US NEWS AND WORLD REPORT - April 18, 1983
WHITE HOUSE SIDEWALK:
MECCA FOR AMERICA'S PROTESTERS
ABORTION FOES, feminists, farmers, nuclear-freeze advocates and war veterans may share little common ground on the issues. But when it comes to demonstrating, they often occupy the same turf--in front of the White House.
The sidewalk outside the northwest gate of the Executive Mansion is a magnet for protesters of every stripe. They are drawn not only by the symbolism of the place but also by the presence of network-television cameras nearby.
It is the closest America comes to having a forum like "speaker's corner" in London's Hyde Park, where listeners gather to hear impromptu oratory.

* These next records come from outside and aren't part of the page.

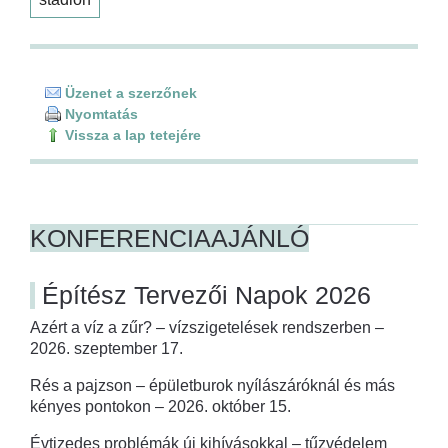
Üzenet a szerzőnek
Nyomtatás
Vissza a lap tetejére
KONFERENCIAAJÁNLÓ
Építész Tervezői Napok 2026
Azért a víz a zűr? – vízszigetelések rendszerben –
2026. szeptember 17.
Rés a pajzson – épületburok nyílászáróknál és más
kényes pontokon – 2026. október 15.
Évtizedes problémák új kihívásokkal – tűzvédelem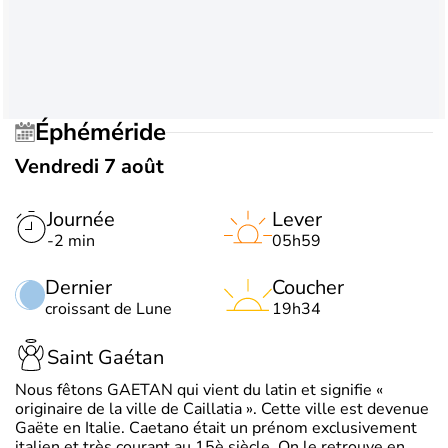
Éphéméride
Vendredi 7 août
Journée
Lever
-2 min
05h59
Dernier
Coucher
croissant de Lune
19h34
Saint Gaétan
Nous fêtons GAETAN qui vient du latin et signifie «
originaire de la ville de Caillatia ». Cette ville est devenue
Gaëte en Italie. Caetano était un prénom exclusivement
italien et très courant au 15è siècle. On le retrouve en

Among recent protesters were hundreds of sign-waving federal employees angrily opposed to requiring future government workers to join the Social Security system. At the same time, in Lafayette Square across Pennsylvania Avenue from the White House anti-poverty demonstrators put up tents as part of a "Reaganville" to dramatize the President's cuts in social programs.
Most people picket for only a short while. But the White House fence also attracts a handful of vagrants eccentrics and diehard protesters who picket and hand out leaflets to tourists day in and day out for months or even years. One who was a regular for a time was Norman Mayer the man shot to death by police December when he drove his truck up to the 'Washington Monument and threatened to blow it up as a protest against nuclear arms.
Explains a White House security official: "People who are frustrated and can't get satisfaction anywhere else eventually come here."